Sqn Ldr Lovatt adds: “I think one of the beauties of the charity is that once we support them, that’s it for life. So we have to think considerably far ahead to make sure the charity’s viable. We’re just coming up to our centenary. We’d like to think we’ve got a business plan to take us somewhere towards the next one.”
He reckons the first five months of the Llandudno centre have been a success. “I’m biased but I think it’s gone really well. I think we’ve got a really unique personality here partly to do with being in North Wales and the people we’ve recruited but also the location.
“This building gives us a wonderful platform. You see how it’s lit up at night. You see how it sits in the town. It makes it a real pleasure to come into work and for people to visit.
“It was a convalescent home until the 1970s then a private hospital (Queen’s Road Medical Centre) and we’ve restored it to its former glory. We’ve got old photos of soldiers convalescing here – so it really has come full circle.”
After the war, it was Lady Forrester, the wife of a West Midlands shale mine owner, who set it up as a convalescent home for their workers. She didn’t live to see it finished.

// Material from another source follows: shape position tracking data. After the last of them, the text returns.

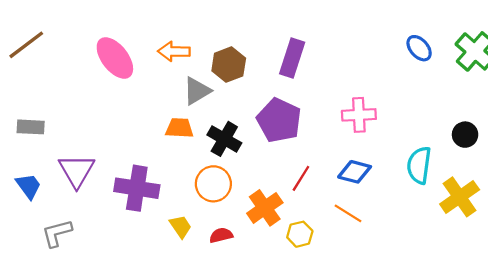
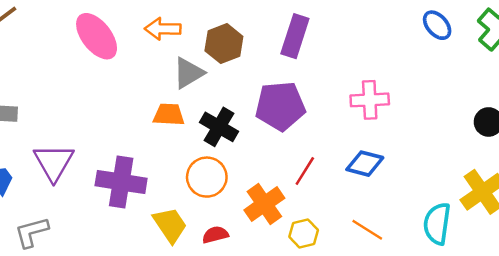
purple pentagon: (279, 120) -> (280, 106), turned -30
cyan semicircle: (419, 165) -> (437, 224), moved
orange line: (348, 213) -> (367, 230), moved
yellow trapezoid: (181, 227) -> (170, 225), size x1.4

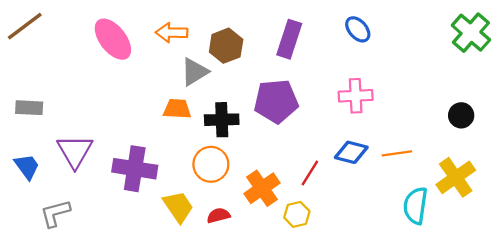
blue ellipse: (437, 25) -> (358, 29), moved
black cross: (219, 127) -> (222, 120), turned -32
red line: (305, 171) -> (310, 173), moved
orange line: (367, 230) -> (397, 153), moved, turned -40

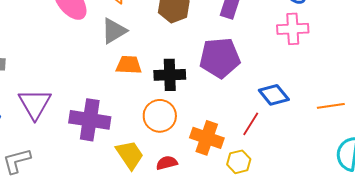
gray triangle: (195, 72) -> (114, 31), moved
pink cross: (356, 96) -> (293, 29), moved
blue diamond: (351, 152) -> (274, 95), moved, turned 36
orange cross: (262, 188) -> (207, 138), turned -36

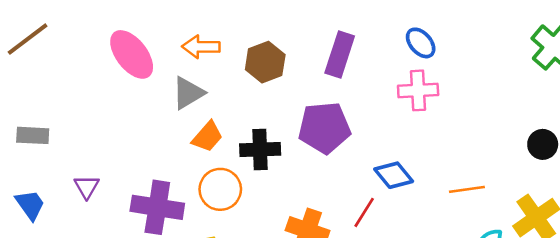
orange trapezoid: (129, 65) -> (207, 137), turned 128
purple triangle: (35, 104) -> (87, 187), size x0.6
orange circle: (160, 116) -> (220, 189), moved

Sqn Ldr Lovatt added: “The members feel we care for them and care for each other. When you walk down the corridor here I’d be devastated if someone didn’t look you in the eye and smile and say hello.
“And you don’t need to be able to see. If you get a hello with a smile in the voice, you can tell the smile is there.”
Only 4% of registered blind people are completely blind.
“Our rehabilitation officers teach them to use what they have much better. We get moving stories of people with only peripheral vision left being told that if you put a photo out to the side and tilt your head in a certain way you might be able to see your grandkids for the first time. We’ve actually had that experience.”